__TASK TO CARRY OUT__.
Below are lines of data. Give the number of them that contain the string "alanı", and nothing else.

BEGIN EXTRACTED INFORMATION

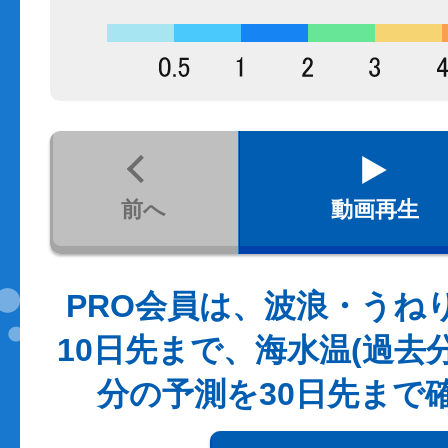
前へ
動画再生
PRO会員は、波浪・うね
10日先まで、海水温(過去
分の予測を30日先まで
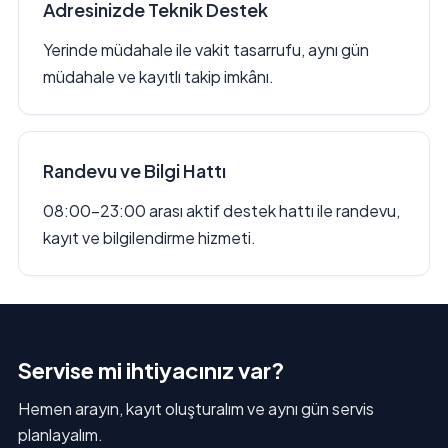
Adresinizde Teknik Destek
Yerinde müdahale ile vakit tasarrufu, aynı gün
müdahale ve kayıtlı takip imkânı.
Randevu ve Bilgi Hattı
08:00–23:00 arası aktif destek hattı ile randevu,
kayıt ve bilgilendirme hizmeti.
Servise mi ihtiyacınız var?
Hemen arayın, kayıt oluşturalım ve aynı gün servis
planlayalım.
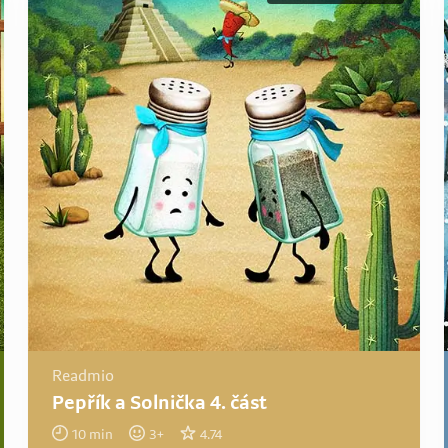
Readmio
Pepřík a Solnička 4. část
10
min
3
+
4.74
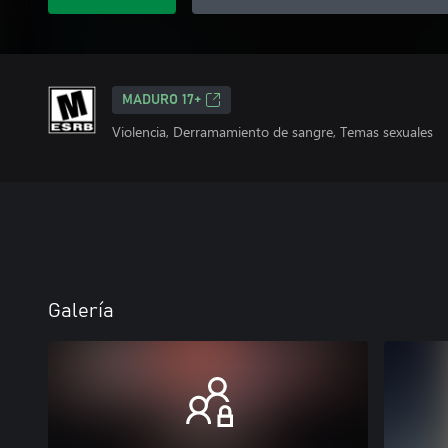
MADURO 17+
Violencia, Derramamiento de sangre, Temas sexuales
Galería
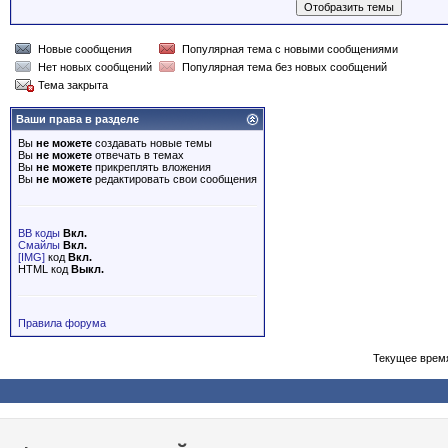
Новые сообщения
Популярная тема с новыми сообщениями
Нет новых сообщений
Популярная тема без новых сообщений
Тема закрыта
Ваши права в разделе
Вы
не можете
создавать новые темы
Вы
не можете
отвечать в темах
Вы
не можете
прикреплять вложения
Вы
не можете
редактировать свои сообщения
BB коды
Вкл.
Смайлы
Вкл.
[IMG]
код
Вкл.
HTML код
Выкл.
Правила форума
Текущее врем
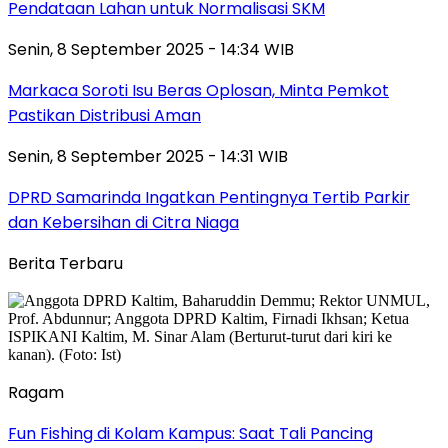
Pendataan Lahan untuk Normalisasi SKM
Senin, 8 September 2025 - 14:34 WIB
Markaca Soroti Isu Beras Oplosan, Minta Pemkot
Pastikan Distribusi Aman
Senin, 8 September 2025 - 14:31 WIB
DPRD Samarinda Ingatkan Pentingnya Tertib Parkir
dan Kebersihan di Citra Niaga
Berita Terbaru
Ragam
Fun Fishing di Kolam Kampus: Saat Tali Pancing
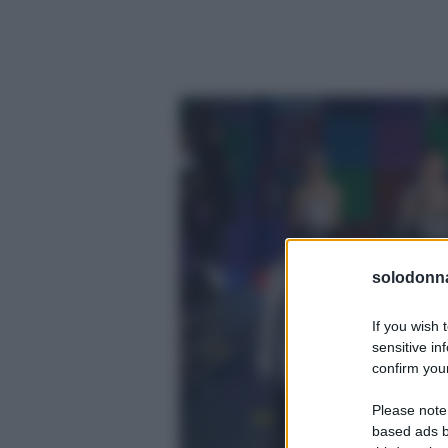
solodonna
If you wish 
sensitive in
confirm your
Please note
based ads b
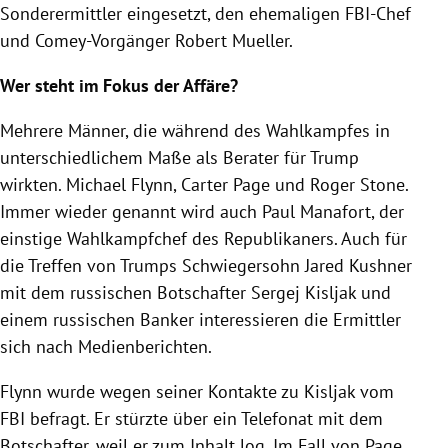
Sonderermittler eingesetzt, den ehemaligen FBI-Chef
und Comey-Vorgänger
Robert Mueller
.
Wer steht im Fokus der Affäre?
Mehrere Männer, die während des Wahlkampfes in
unterschiedlichem Maße als Berater für
Trump
wirkten.
Michael Flynn
,
Carter Page
und
Roger Stone
.
Immer wieder genannt wird auch
Paul Manafort
, der
einstige Wahlkampfchef des Republikaners. Auch für
die Treffen von
Trumps
Schwiegersohn
Jared Kushner
mit dem russischen Botschafter
Sergej Kisljak
und
einem russischen Banker interessieren die Ermittler
sich nach Medienberichten.
Flynn
wurde wegen seiner Kontakte zu
Kisljak
vom
FBI
befragt. Er stürzte über ein Telefonat mit dem
Botschafter, weil er zum Inhalt log. Im Fall von
Page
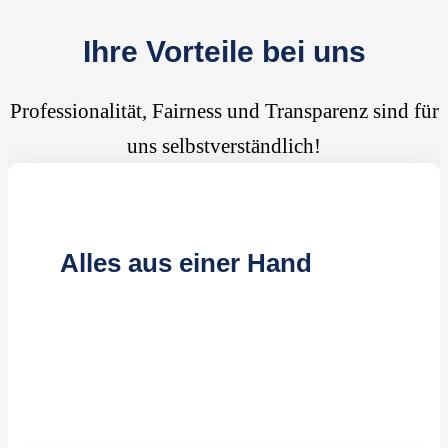
Ihre Vorteile bei uns
Professionalität, Fairness und Transparenz sind für
uns selbstverständlich!
Alles aus einer Hand
Unterhaltsreinigung
Baureinigung
Fassadenreinigung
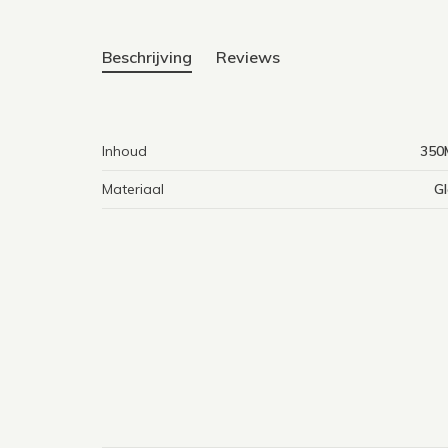
Beschrijving
Reviews
Inhoud
350
Materiaal
Gl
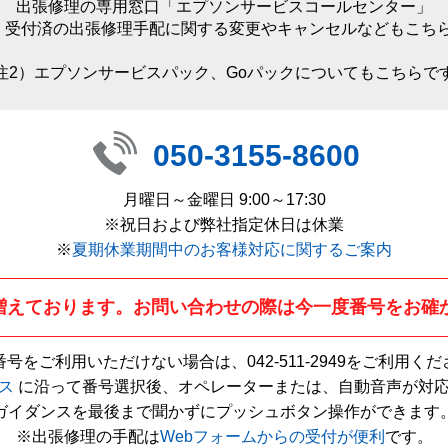
出張修理の専用窓口「エプソンサービスコールセンター」
）受付済の出張修理手配に関する変更やキャンセルなどもこち
注2）エプソンサービスパック、Goパックについてもこちらで
050-3155-8600
月曜日～金曜日 9:00～17:30
※祝日および弊社指定休日は休業
※
夏期休業期間中のお客様対応に関するご案内
増えております。お問い合わせの際は今一度番号をお確
番号をご利用いただけない場合は、
042-511-2949
をご利用くだ
ス
に沿って番号選択後、オペレーターまたは、自動音声が対
ガイダンスを最後まで聞かずにプッシュボタン操作ができます
※出張修理の手配は
Webフォームからの受付が便利
です。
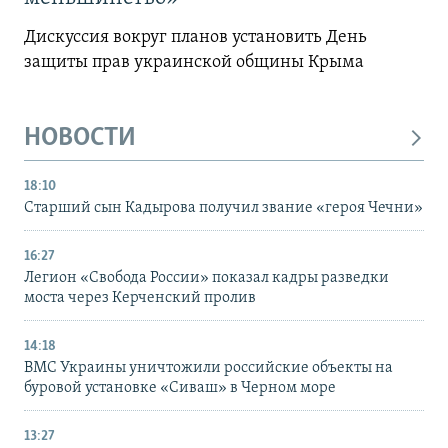
Дискуссия вокруг планов установить День
защиты прав украинской общины Крыма
НОВОСТИ
18:10
Старший сын Кадырова получил звание «героя Чечни»
16:27
Легион «Свобода России» показал кадры разведки
моста через Керченский пролив
14:18
ВМС Украины уничтожили российские объекты на
буровой установке «Сиваш» в Черном море
13:27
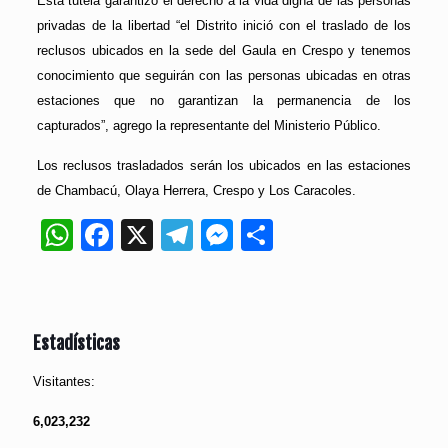
Esta tutela garantizó el derecho a la vida digna de las personas
privadas de la libertad “el Distrito inició con el traslado de los
reclusos ubicados en la sede del Gaula en Crespo y tenemos
conocimiento que seguirán con las personas ubicadas en otras
estaciones que no garantizan la permanencia de los
capturados”, agrego la representante del Ministerio Público.
Los reclusos trasladados serán los ubicados en las estaciones
de Chambacú, Olaya Herrera, Crespo y Los Caracoles.
WhatsApp
Facebook
X
Telegram
Messenger
Compartir
Estadísticas
Visitantes:
6,023,232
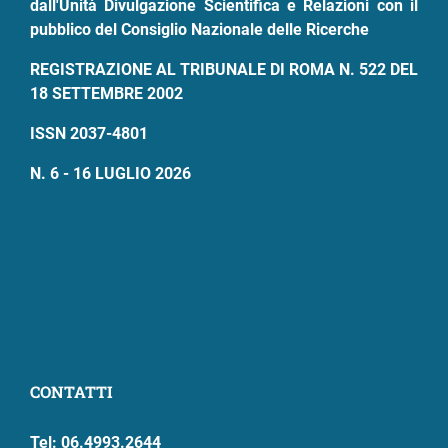
dall'Unità Divulgazione Scientifica e Relazioni con il
pubblico del Consiglio Nazionale delle Ricerche
REGISTRAZIONE AL TRIBUNALE DI ROMA N. 522 DEL
18 SETTEMBRE 2002
ISSN 2037-4801
N. 6 - 16 LUGLIO 2026
CONTATTI
Tel: 06.4993.2644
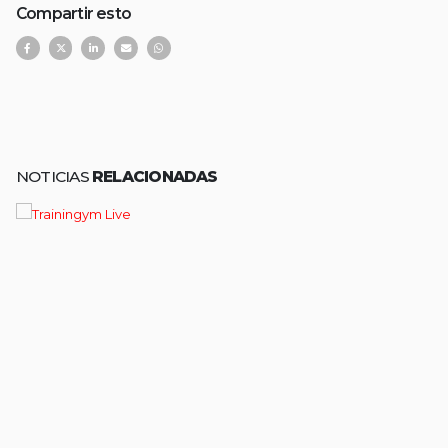
Compartir esto
NOTICIAS
RELACIONADAS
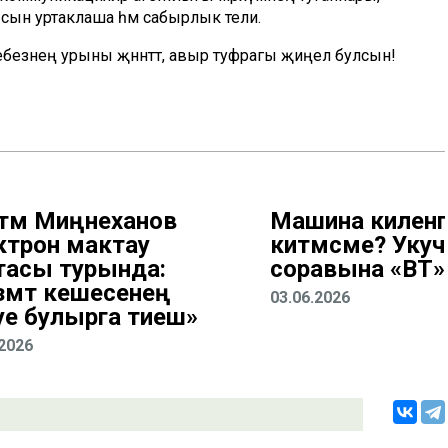
ысын уртаклаша һәм сабырлык тели.
шебезнең урыны җәннәттә, авыр туфрагы җиңел булсын!
тәм Миңнеханов
Машина киленгә
ктрон мактау
китмәсме? Уку
тасы турында:
соравына «ВТ
змәт кешесенең
03.06.2026
уе булырга тиеш»
.2026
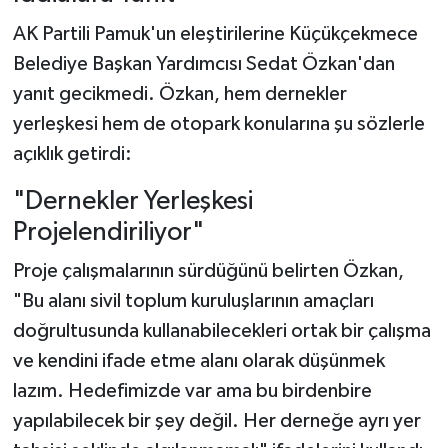
AK Partili Pamuk'un eleştirilerine Küçükçekmece
Belediye Başkan Yardımcısı Sedat Özkan'dan
yanıt gecikmedi. Özkan, hem dernekler
yerleşkesi hem de otopark konularına şu sözlerle
açıklık getirdi:
"Dernekler Yerleşkesi
Projelendiriliyor"
Proje çalışmalarının sürdüğünü belirten Özkan,
"Bu alanı sivil toplum kuruluşlarının amaçları
doğrultusunda kullanabilecekleri ortak bir çalışma
ve kendini ifade etme alanı olarak düşünmek
lazım. Hedefimizde var ama bu birdenbire
yapılabilecek bir şey değil. Her derneğe ayrı yer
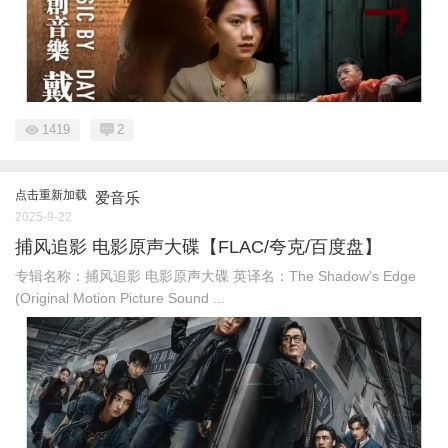
1419
2
点击重新加载
爱音乐
2025-9-22
捕风追影 电影原声大碟【FLAC/夸克/百度盘】
专辑名称：捕风追影 电影原声大碟 英译名：The Shadow's Edge
(Original Motion Picture Sound ...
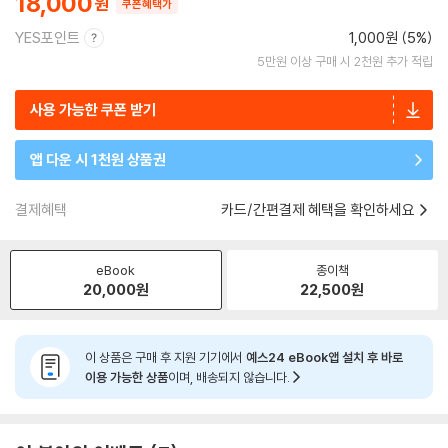
18,000
쿠폰혜택가
YES포인트
1,000원 (5%)
5만원 이상 구매 시 2천원 추가 적립
사용 가능한 쿠폰 받기
앱 다운 시 1천원 상품권
결제혜택
카드/간편결제 혜택을 확인하세요
eBook
종이책
20,000
원
22,500
원
이 상품은 구매 후 지원 기기에서
예스24 eBook앱 설치 후 바로
이용 가능한 상품
이며, 배송되지 않습니다.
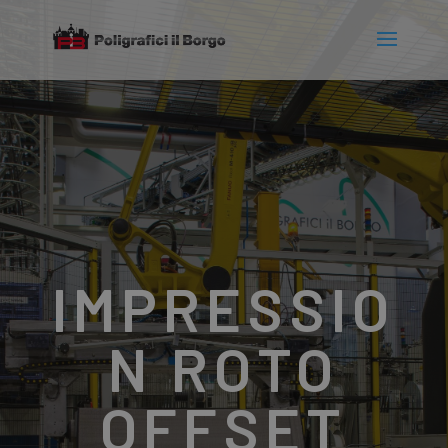
IMPRESSIO
N ROTO
OFFSET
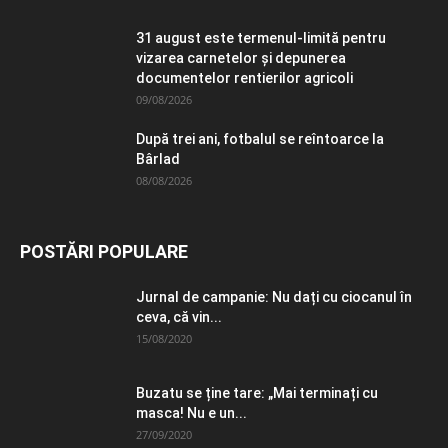
31 august este termenul-limită pentru
vizarea carnetelor și depunerea
documentelor rentierilor agricoli
09/08/2026
După trei ani, fotbalul se reîntoarce la
Bârlad
08/08/2026
POSTĂRI POPULARE
Jurnal de campanie: Nu dați cu ciocanul în
ceva, că vin...
15/08/2020
Buzatu se ține tare: „Mai terminați cu
masca! Nu e un...
27/09/2020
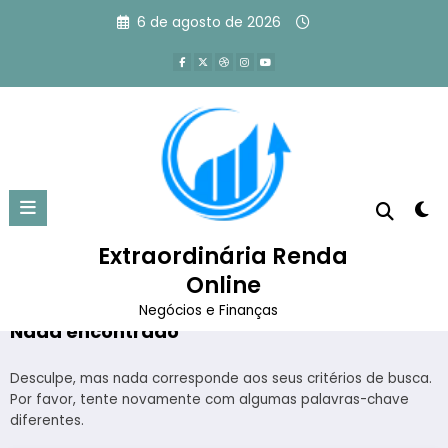
Pular
6 de agosto de 2026
para
o
conteúdo
Tag: missão impossível 8 2025
Página inicial
missão impossível 8 2025
Extraordinária Renda
Online
Negócios e Finanças
Nada encontrado
Desculpe, mas nada corresponde aos seus critérios de busca.
Por favor, tente novamente com algumas palavras-chave
diferentes.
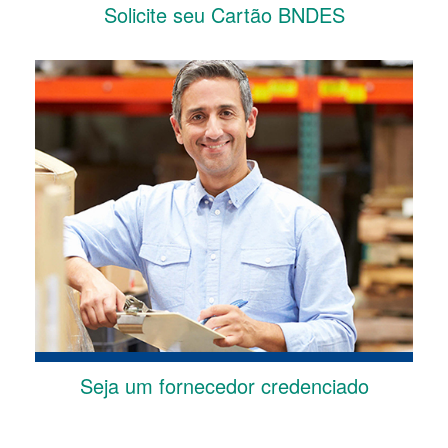
Solicite seu Cartão BNDES
Seja um fornecedor credenciado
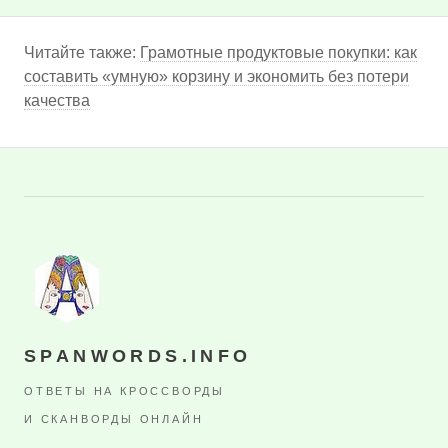
Читайте также:
Грамотные продуктовые покупки: как
составить «умную» корзину и экономить без потери
качества
SPANWORDS.INFO
ОТВЕТЫ НА КРОССВОРДЫ
И СКАНВОРДЫ ОНЛАЙН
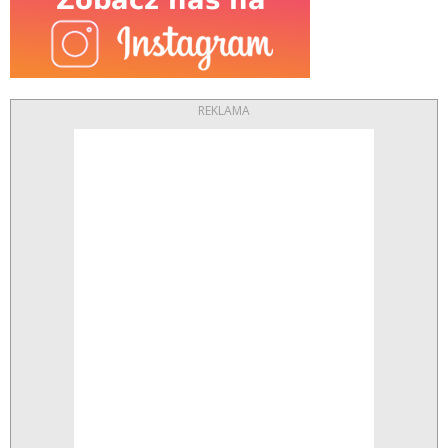
REKLAMA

END EXTRACTED INFORMATION

__SOLUTION TO THE PROBLEM__.
2